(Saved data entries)
=== Section Start ===

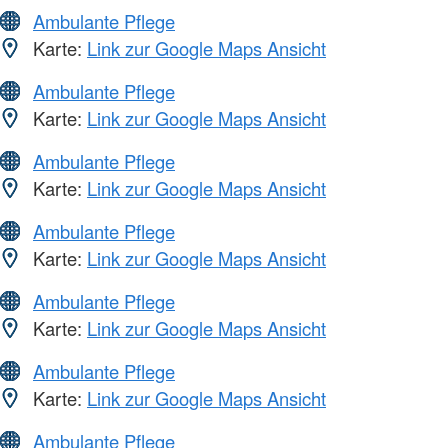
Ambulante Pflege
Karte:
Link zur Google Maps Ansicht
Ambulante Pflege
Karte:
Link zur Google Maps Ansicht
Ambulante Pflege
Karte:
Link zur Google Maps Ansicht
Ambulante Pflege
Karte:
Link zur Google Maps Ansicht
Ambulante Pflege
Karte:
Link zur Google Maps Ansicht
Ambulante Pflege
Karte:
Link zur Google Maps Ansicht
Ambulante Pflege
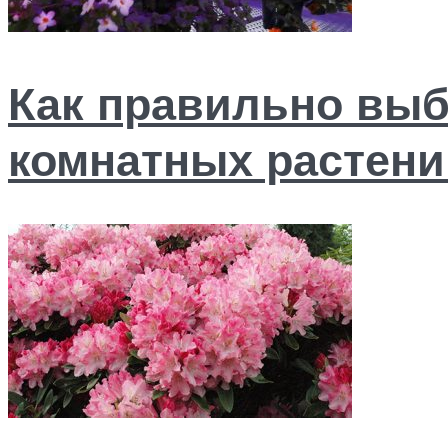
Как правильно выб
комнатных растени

=== Section End ===

◆ **Work item**
When pictures appear among the entries, skip them and copy all remaining text precisely.

◆ **Completed task**
Ambulante Pflege
Karte:
Link zur Google Maps Ansicht
Ambulante Pflege
Karte:
Link zur Google Maps Ansicht
Ambulante Pflege
Karte:
Link zur Google Maps Ansicht
Ambulante Pflege
Karte:
Link zur Google Maps Ansicht
Ambulante Pflege
Karte:
Link zur Google Maps Ansicht
Ambulante Pflege
Karte:
Link zur Google Maps Ansicht
Ambulante Pflege
Как правильно выб
комнатных растени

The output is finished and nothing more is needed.